What you are asked to do >> In the records that follow, locate every line with "forward" and extract it.

[Dataset excerpts]
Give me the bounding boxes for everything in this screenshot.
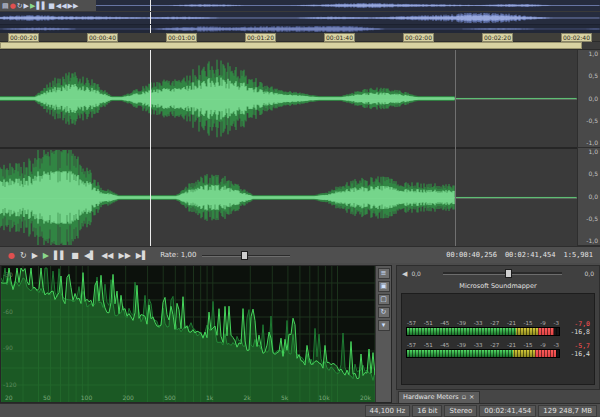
restore-icon[interactable]: ▫ [462,392,466,403]
transport-stop-icon[interactable]: ■ [69,248,81,263]
meters-header: ◀ 0,0 0,0 [397,266,599,281]
meter-scale-label: -27 [490,342,499,348]
level-ruler-label: 0,0 [578,96,600,102]
transport-pause-icon[interactable]: ▌▌ [52,248,68,263]
spectrum-snapshot-icon[interactable]: ▣ [378,281,390,292]
transport-bar: ●↻▶▶▌▌■◀▌◀◀▶▶▶▌ Rate: 1,00 00:00:40,256 … [0,246,600,263]
audio-device-name: Microsoft Soundmapper [397,281,599,291]
overview-strip-1[interactable] [96,0,600,11]
spectrum-plot[interactable]: -30-60-90-120 20501002005001k2k5k10k20k [1,266,375,402]
toolbar-loop-icon[interactable]: ↻ [17,1,23,11]
output-fader-handle[interactable] [505,269,512,278]
meter-bar-right[interactable] [406,349,560,358]
time-ruler-label: 00:01:00 [166,33,197,42]
frequency-axis-label: 20k [360,394,371,401]
fader-right-label: 0,0 [584,270,594,277]
frequency-axis-label: 100 [81,394,92,401]
zoom-ratio-readout: 1:5,981 [563,251,593,259]
meter-scale-label: -33 [474,342,483,348]
scrollbar-thumb[interactable] [0,42,582,49]
time-ruler-label: 00:00:40 [87,33,118,42]
meter-scale-label: -51 [424,320,433,326]
level-ruler-label: -1,0 [578,238,600,244]
spectrum-hold-icon[interactable]: ▢ [378,294,390,305]
status-bar: 44,100 Hz16 bitStereo00:02:41,454129 248… [0,403,600,417]
meter-bar-left[interactable] [406,327,560,336]
meter-scale-label: -33 [474,320,483,326]
overview-strip-2[interactable] [0,12,600,25]
spectrum-refresh-icon[interactable]: ↻ [378,307,390,318]
meter-scale-label: -3 [553,320,558,326]
waveform-channel-left[interactable] [0,50,577,147]
transport-buttons: ●↻▶▶▌▌■◀▌◀◀▶▶▶▌ [4,248,152,263]
status-field: 00:02:41,454 [479,405,536,417]
edit-cursor[interactable] [150,50,151,246]
meter-scale-label: -9 [540,342,545,348]
transport-play-all-icon[interactable]: ▶ [30,248,40,263]
rate-caption: Rate: [160,251,178,259]
meters-dock: ◀ 0,0 0,0 Microsoft Soundmapper -57-51-4… [396,265,600,403]
transport-loop-icon[interactable]: ↻ [18,248,29,263]
time-ruler[interactable]: 00:00:2000:00:4000:01:0000:01:2000:01:40… [0,33,600,42]
level-ruler-label: -1,0 [578,140,600,146]
transport-rewind-icon[interactable]: ◀◀ [99,248,115,263]
rate-slider-handle[interactable] [241,251,248,260]
meter-scale-label: -9 [540,320,545,326]
meter-hold-readout: -16,4 [564,350,590,358]
frequency-axis-label: 10k [319,394,330,401]
db-axis-label: -90 [3,345,17,351]
bottom-dock: -30-60-90-120 20501002005001k2k5k10k20k … [0,263,600,403]
transport-record-icon[interactable]: ● [6,248,17,263]
toolbar-record-icon[interactable]: ● [10,1,16,11]
meter-scale-label: -21 [507,342,516,348]
meter-scale: -57-51-45-39-33-27-21-15-9-3 [406,342,560,348]
level-ruler-label: 0,5 [578,73,600,79]
frequency-axis-label: 200 [122,394,133,401]
toolbar-play-icon[interactable]: ▶ [30,1,35,11]
output-fader[interactable] [443,272,563,275]
collapse-icon[interactable]: ◀ [402,270,407,278]
meter-peak-readout: -7,0 [564,320,590,328]
meter-channel-right: -57-51-45-39-33-27-21-15-9-3-5,7-16,4 [406,342,590,358]
meters-body: -57-51-45-39-33-27-21-15-9-3-7,0-16,8-57… [401,293,595,385]
dock-tab-row: Hardware Meters ▫ × [396,390,600,403]
status-field: 44,100 Hz [365,405,411,417]
time-ruler-label: 00:00:20 [8,33,39,42]
transport-go-to-start-icon[interactable]: ◀▌ [82,248,98,263]
spectrum-settings-icon[interactable]: ≡ [378,268,390,279]
meter-scale-label: -3 [553,342,558,348]
toolbar-forward-icon[interactable]: ▶▶ [68,1,79,11]
end-of-audio-marker [455,50,456,246]
toolbar-stop-icon[interactable]: ■ [48,1,55,11]
rate-slider[interactable] [202,250,290,260]
toolbar-rewind-icon[interactable]: ◀◀ [56,1,67,11]
top-toolbar-row: ▤●↻▶▶▌▌■◀◀▶▶ [0,0,600,12]
spectrum-toolbar: ≡▣▢↻▾ [375,266,391,402]
status-field: 16 bit [412,405,442,417]
spectrum-menu-icon[interactable]: ▾ [378,320,390,331]
waveform-channel-right[interactable] [0,149,577,246]
time-ruler-label: 00:02:40 [561,33,592,42]
transport-forward-icon[interactable]: ▶▶ [117,248,133,263]
close-icon[interactable]: × [469,392,474,403]
toolbar-menu-icon[interactable]: ▤ [2,1,9,11]
hardware-meters-panel: ◀ 0,0 0,0 Microsoft Soundmapper -57-51-4… [396,265,600,390]
time-readouts: 00:00:40,256 00:02:41,454 1:5,981 [446,251,596,259]
waveform-right [0,149,577,246]
transport-play-icon[interactable]: ▶ [41,248,51,263]
meter-peak-readout: -5,7 [564,342,590,350]
playhead-cursor [150,0,151,11]
tab-hardware-meters[interactable]: Hardware Meters ▫ × [398,391,480,403]
horizontal-scrollbar[interactable] [0,42,600,50]
spectrum-frequency-axis: 20501002005001k2k5k10k20k [5,394,371,401]
meter-scale-label: -45 [440,320,449,326]
transport-go-to-end-icon[interactable]: ▶▌ [134,248,150,263]
toolbar-pause-icon[interactable]: ▌▌ [36,1,47,11]
meter-scale-label: -15 [524,320,533,326]
frequency-axis-label: 50 [43,394,51,401]
spectrum-graph [1,266,375,402]
spectrum-analyzer-panel: -30-60-90-120 20501002005001k2k5k10k20k … [0,265,392,403]
waveform-display[interactable] [0,50,577,246]
toolbar-play-all-icon[interactable]: ▶ [24,1,29,11]
meter-scale-label: -15 [524,342,533,348]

Exercise answer >>
toolbar-forward-icon[interactable]: ▶▶ [68,1,79,11]
transport-forward-icon[interactable]: ▶▶ [117,248,133,263]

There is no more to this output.